Nonprofits Ask for Donations to Give More Toys This Xmas
By Dianne Anderson
Canceling Christmas is not an option this year for local nonprofits trying to get food to families, toys to the kids, even as families brace for their unemployment benefits to run dry the day after the holiday.
Kisha Collier with Community Health Action Network in Victorville, said she has been reaching out to their donors, and most have responded, some doubling their contributions from last year to help with the surging demand.
CHAN is hosting a drive-through toy drive, and two days before that event, they will host a virtual online raffle drive. Virtual registration for the raffle and toy drive deadline is December 15. Everyone registered will be entered into the raffle with winnings of free bikes, toys and a PS5 play station.
Like the community, nonprofits are struggling. Early on in the pandemic their organization was alerted that their bigger donors were not giving away turkeys this year because they didn’t have any to give.
They now taking parent sign-ups for Christmas toys. Parents can visit their website to answer questions on the age of the children, and confirm their low-income status. Proof, such as a birth certificate or immunization, will be required to receive a gift bag.
Last year, CHAN served over 600 kids, and this year they expect more. She is seeing a big increase in rental assistance, and giving out referrals for mortgage assistance.
“This is the first time that we’re seeing so many people with mortgages. Usually, it’s renters living paycheck to paycheck, but this is the first time in our history that we’re seeing so many homeowners reaching out for utility assistance,” she said.
CHAN is also hoping for donations and contributions to support the effort. Last year was their largest donor event, which was a great success. This year, they starting early to get resources out to the community.
“In light of COVID 19, we don’t want to not have our toy drive, especially in times like these when the depression is there and kids are not in school. The last thing we wanted to do was cancel,” she said.
In San Bernardino, Akoma Unity Center at Anne Shirrells Community Center, held their turkey and canned food drive and giveaways for Thanksgiving, serving over 100 families.
They also expect the drive-through giveaway of food and toys to go fast. Unlike prior years, their coats and socks giveaway this year will be assigned to their after school students who are most in need.
This is a challenging Christmas
Last year, Jennifer Xicara said they offered more toys for the kids because they had help through Toys for Tots. This year, she said the organization’s website indicated they were only providing toys for individual families instead of nonprofits.
However, she is expecting donations from Santa Claus Inc and Spark of Love from the Fire Department.

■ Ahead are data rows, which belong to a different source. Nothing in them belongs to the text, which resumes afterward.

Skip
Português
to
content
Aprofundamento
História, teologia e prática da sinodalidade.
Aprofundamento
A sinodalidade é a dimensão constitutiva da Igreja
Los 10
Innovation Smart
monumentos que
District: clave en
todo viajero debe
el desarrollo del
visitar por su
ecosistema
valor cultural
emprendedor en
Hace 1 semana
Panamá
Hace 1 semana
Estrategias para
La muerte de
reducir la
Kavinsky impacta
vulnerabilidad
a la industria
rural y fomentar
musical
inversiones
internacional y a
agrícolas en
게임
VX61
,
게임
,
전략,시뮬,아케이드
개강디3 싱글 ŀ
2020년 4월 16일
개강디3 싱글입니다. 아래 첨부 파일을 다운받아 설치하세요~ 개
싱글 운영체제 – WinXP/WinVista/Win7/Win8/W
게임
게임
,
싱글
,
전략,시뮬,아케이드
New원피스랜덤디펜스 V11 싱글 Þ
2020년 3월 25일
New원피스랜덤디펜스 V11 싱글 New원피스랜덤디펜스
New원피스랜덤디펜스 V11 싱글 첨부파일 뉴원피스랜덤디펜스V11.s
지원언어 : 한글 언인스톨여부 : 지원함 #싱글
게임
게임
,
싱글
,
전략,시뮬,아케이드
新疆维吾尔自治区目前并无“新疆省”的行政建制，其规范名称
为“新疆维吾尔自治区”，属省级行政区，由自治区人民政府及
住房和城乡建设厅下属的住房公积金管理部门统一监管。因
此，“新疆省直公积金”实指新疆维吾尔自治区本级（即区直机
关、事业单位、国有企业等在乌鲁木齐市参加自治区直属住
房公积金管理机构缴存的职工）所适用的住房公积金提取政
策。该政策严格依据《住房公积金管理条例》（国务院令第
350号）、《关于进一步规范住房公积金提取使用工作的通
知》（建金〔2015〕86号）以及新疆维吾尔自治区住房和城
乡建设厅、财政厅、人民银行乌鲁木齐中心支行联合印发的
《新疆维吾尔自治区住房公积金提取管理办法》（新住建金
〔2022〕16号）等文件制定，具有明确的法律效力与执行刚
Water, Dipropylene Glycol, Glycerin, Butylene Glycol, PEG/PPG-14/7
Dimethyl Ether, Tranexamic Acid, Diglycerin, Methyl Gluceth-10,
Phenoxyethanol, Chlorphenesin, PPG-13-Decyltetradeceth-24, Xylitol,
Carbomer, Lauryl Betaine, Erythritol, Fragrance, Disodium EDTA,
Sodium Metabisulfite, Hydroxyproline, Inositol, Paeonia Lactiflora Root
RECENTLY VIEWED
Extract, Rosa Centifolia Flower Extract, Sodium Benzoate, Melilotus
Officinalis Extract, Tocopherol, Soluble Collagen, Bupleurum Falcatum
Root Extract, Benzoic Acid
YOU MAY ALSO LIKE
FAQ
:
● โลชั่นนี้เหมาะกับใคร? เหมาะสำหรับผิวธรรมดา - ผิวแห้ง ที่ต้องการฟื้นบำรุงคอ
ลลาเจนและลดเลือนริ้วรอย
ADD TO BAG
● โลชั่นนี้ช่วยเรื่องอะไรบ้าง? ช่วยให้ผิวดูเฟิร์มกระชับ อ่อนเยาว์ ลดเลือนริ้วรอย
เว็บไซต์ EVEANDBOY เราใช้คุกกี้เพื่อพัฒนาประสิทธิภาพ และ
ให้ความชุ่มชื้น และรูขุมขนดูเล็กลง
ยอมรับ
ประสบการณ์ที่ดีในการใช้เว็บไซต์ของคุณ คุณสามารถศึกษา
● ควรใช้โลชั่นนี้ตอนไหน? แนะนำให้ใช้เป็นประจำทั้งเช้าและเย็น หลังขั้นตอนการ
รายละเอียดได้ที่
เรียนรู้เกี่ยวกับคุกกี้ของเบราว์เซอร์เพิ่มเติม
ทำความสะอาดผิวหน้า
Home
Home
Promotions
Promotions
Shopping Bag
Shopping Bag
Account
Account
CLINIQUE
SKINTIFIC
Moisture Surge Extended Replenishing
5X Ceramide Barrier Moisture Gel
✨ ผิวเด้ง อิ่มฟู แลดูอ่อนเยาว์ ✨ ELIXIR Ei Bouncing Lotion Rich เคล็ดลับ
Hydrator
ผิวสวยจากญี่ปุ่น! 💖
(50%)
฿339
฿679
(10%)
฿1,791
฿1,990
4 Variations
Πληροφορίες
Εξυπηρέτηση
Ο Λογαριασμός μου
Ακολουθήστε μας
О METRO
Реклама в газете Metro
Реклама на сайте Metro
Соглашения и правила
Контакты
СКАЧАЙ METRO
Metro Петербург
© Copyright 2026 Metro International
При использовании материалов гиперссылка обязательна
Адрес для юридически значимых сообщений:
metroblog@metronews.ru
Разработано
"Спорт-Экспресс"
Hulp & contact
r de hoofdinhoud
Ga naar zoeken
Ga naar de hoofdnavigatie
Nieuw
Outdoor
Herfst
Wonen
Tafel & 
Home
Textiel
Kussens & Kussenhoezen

“I’m hoping they’ll be able to assist with all 200 toys that we requested,” said Xicara, Akoma operations manager.“We are also relying on corporate donors and individual donors.”

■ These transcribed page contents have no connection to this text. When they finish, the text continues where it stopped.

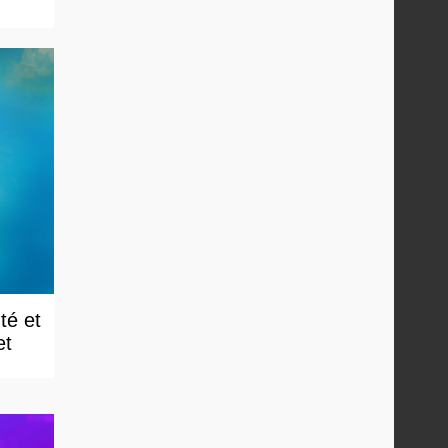
té et
et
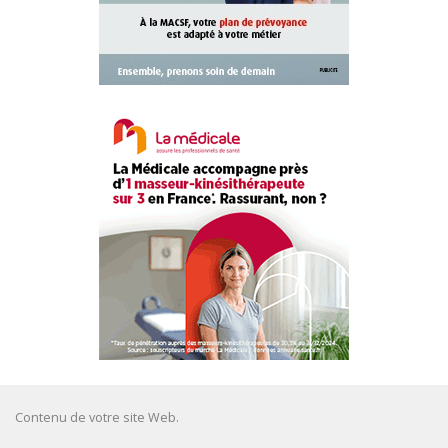
Contenu de votre site Web.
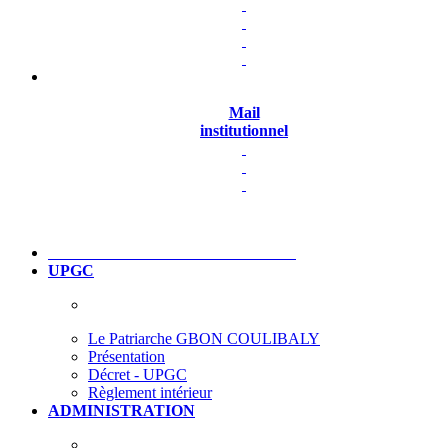
Mail
institutionnel
UPGC
Le Patriarche GBON COULIBALY
Présentation
Décret - UPGC
Règlement intérieur
ADMINISTRATION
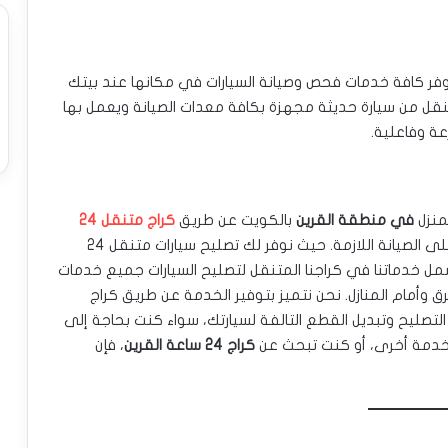
فر كافة خدمات فحص وصيانة السيارات في مكانها عند بيتك
متنقل من سيارة حديثة مجهزة بكافة معدات الصيانة ويعمل بها
ة وفاعلية.
منزل
في منطقة القرين
بالكويت عن طريق
كراج متنقل 24
. يضمن لك كراجنا الراحة والسرعة في الحصول على الصيانة اللازمة. حيث نوفر لك تصليح سيارات متنقل 24
ل خدماتنا في كراجنا المتنقل لتصليح السيارات جميع خدمات
 وأمام المنازل. نحن نتميز بتوفير الخدمة عن طريق كراج
لتصليح وتبديل القطع التالفة لسيارتك، سواء كنت بحاجة إلى
ي خدمة أخرى، أو كنت تبحث عن
كراج 24 ساعة القرين
، فإن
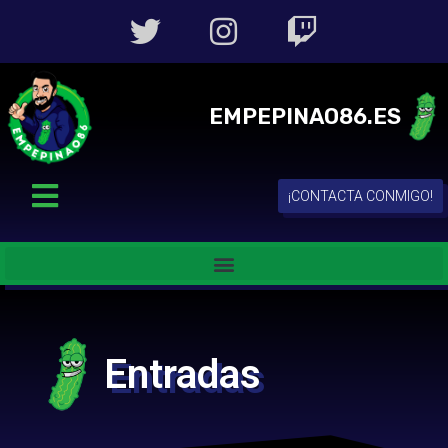
EMPEPINAO86.ES
¡CONTACTA CONMIGO!
Entradas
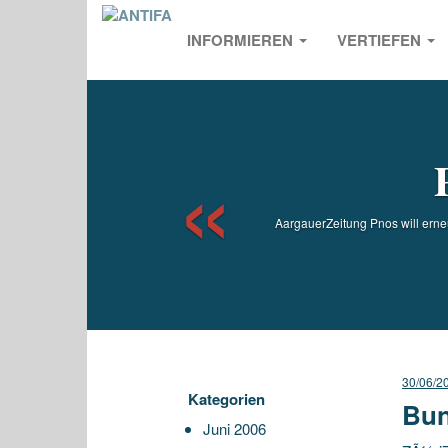
INFORMIEREN
VERTIEFEN
Previou
AargauerZeitung Pnos will erneut
30/06/2
Kategorien
Bun
Juni 2006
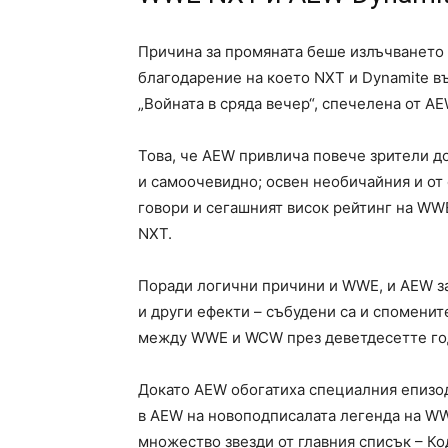
Причина за промяната беше излъчването 
благодарение на което NXT и Dynamite въ
„Войната в сряда вечер“, спечелена от AE
Това, че AEW привлича повече зрители до
и самоочевидно; освен необичайния и от 
говори и сегашният висок рейтинг на WWE
NXT.
Поради логични причини и WWE, и AEW за
и други ефекти – събудени са и споменит
между WWE и WCW през деветдесетте го
Докато AEW обогатиха специалния епизод 
в AEW на новоподписалата легенда на WW
множество звезди от главния списък – Ко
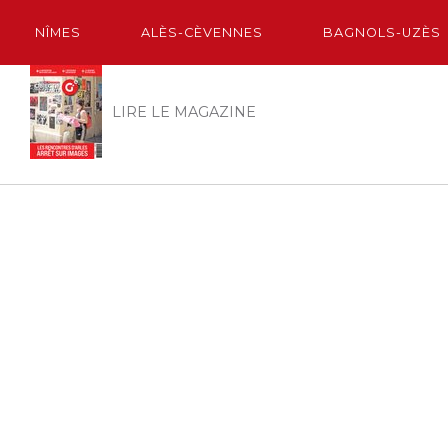
NÎMES
ALÈS-CÈVENNES
BAGNOLS-UZÈS
LIRE LE MAGAZINE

The Akoma center is located in the thick of need. The community has taken a bad hit.
“This has been an area with three generations who have been living in an impoverished and marginalized community, especially with the pandemic those needs have heightened,” she said.

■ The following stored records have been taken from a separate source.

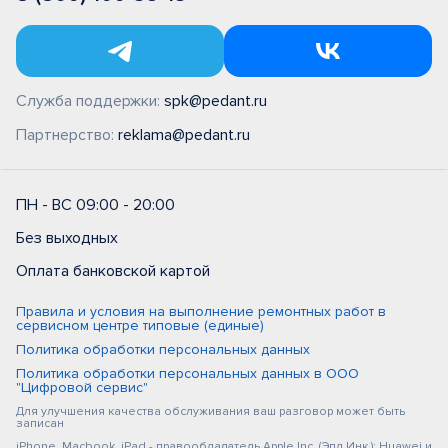
Служба поддержки:
spk@pedant.ru
Партнерство:
reklama@pedant.ru
ПН - ВС 09:00 - 20:00
Без выходных
Оплата банковской картой
Правила и условия на выполнение ремонтных работ в
сервисном центре типовые (единые)
Политика обработки персональных данных
Политика обработки персональных данных в ООО
"Цифровой сервис"
Для улучшения качества обслуживания ваш разговор может быть
записан
iPhone, Macbook, iPad - правообладатель Apple Inc. (Эпл Инк.); Huawei и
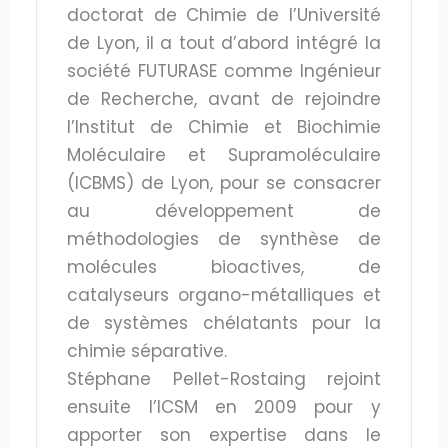
doctorat de Chimie de l’Université
de Lyon, il a tout d’abord intégré la
société FUTURASE comme Ingénieur
de Recherche, avant de rejoindre
l’Institut de Chimie et Biochimie
Moléculaire et Supramoléculaire
(ICBMS) de Lyon, pour se consacrer
au développement de
méthodologies de synthèse de
molécules bioactives, de
catalyseurs organo-métalliques et
de systèmes chélatants pour la
chimie séparative.
Stéphane Pellet-Rostaing rejoint
ensuite l’ICSM en 2009 pour y
apporter son expertise dans le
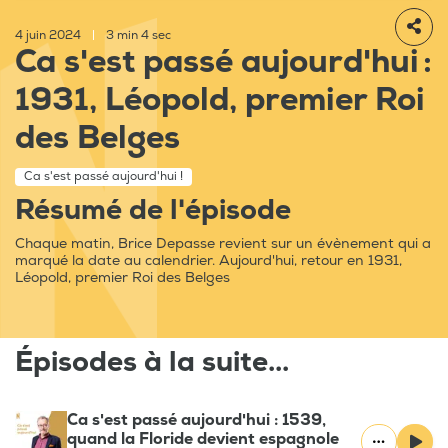
4 juin 2024
|
3 min 4 sec
Ca s'est passé aujourd'hui :
1931, Léopold, premier Roi
des Belges
Ca s'est passé aujourd'hui !
Résumé de l'épisode
Chaque matin, Brice Depasse revient sur un évènement qui a
marqué la date au calendrier. Aujourd'hui, retour en 1931,
Léopold, premier Roi des Belges
Épisodes à la suite...
Ca s'est passé aujourd'hui : 1539,
quand la Floride devient espagnole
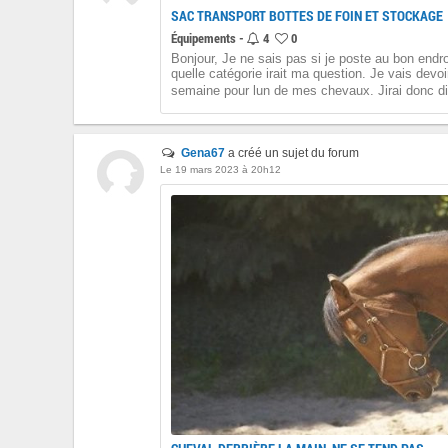
SAC TRANSPORT BOTTES DE FOIN ET STOCKAGE
Équipements -
4
0
Bonjour, Je ne sais pas si je poste au bon endro
quelle catégorie irait ma question. Je vais devoi
semaine pour lun de mes chevaux. Jirai donc di
Gena67
a créé un sujet du forum
Le 19 mars 2023 à 20h12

Their phone has been ringing nonstop for help with rental assistance, especially for food as EBT and PEBT have run out for many. The process to get help is also taking families a lot longer.
“We serve children daily that are experiencing first hand those parents with no jobs, no transportation, there’s no rent control,” she said.
All community donations of coats and toys are welcome, especially for their middle and high school students that are often overlooked. She said monetary donations will go towards buying new shoes, coats, electronics and gift cards.
Parents are always dropping into the center for services, and bags of food are available. Their young students are also accessing online help, as they try to keep things as normal as possible during the difficult season.
The center hosts its regular virtual after school academic help, and some of their most at-risk scholars are coming in for safe in-person tutoring.
With all that’s going on, Xicarra is excited that their center’s executive director, Kim Calvin, will soon be sworn in as Sixth Ward councilmember.
She said Calvin has been in the community, providing local service for a long time, and is ready to start her work in the Sixth Ward.
“We’re all looking forward to Mama Kim going into office. She’s been serving on the front lines, serving her constituents for years. Now she is just doing it in another capacity where she can make a change,” she said.